[[ Material provided, beginning ]]

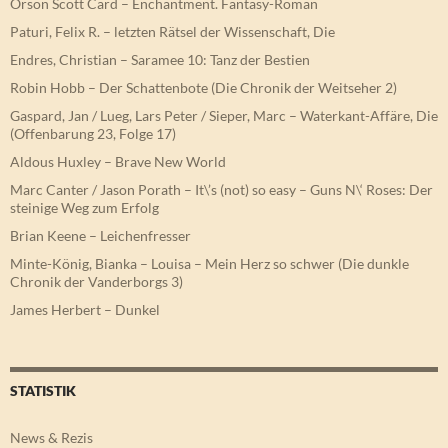
Orson Scott Card – Enchantment. Fantasy-Roman
Paturi, Felix R. – letzten Rätsel der Wissenschaft, Die
Endres, Christian – Saramee 10: Tanz der Bestien
Robin Hobb – Der Schattenbote (Die Chronik der Weitseher 2)
Gaspard, Jan / Lueg, Lars Peter / Sieper, Marc – Waterkant-Affäre, Die
(Offenbarung 23, Folge 17)
Aldous Huxley – Brave New World
Marc Canter / Jason Porath – It\’s (not) so easy – Guns N\‘ Roses: Der
steinige Weg zum Erfolg
Brian Keene – Leichenfresser
Minte-König, Bianka – Louisa – Mein Herz so schwer (Die dunkle
Chronik der Vanderborgs 3)
James Herbert – Dunkel
STATISTIK
News & Rezis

[[ Material provided, end ]]

- **Directions**
Take every line from the records that holds "Chronik" and copy it down.

- **Answer to this problem**
Robin Hobb – Der Schattenbote (Die Chronik der Weitseher 2)
Chronik der Vanderborgs 3)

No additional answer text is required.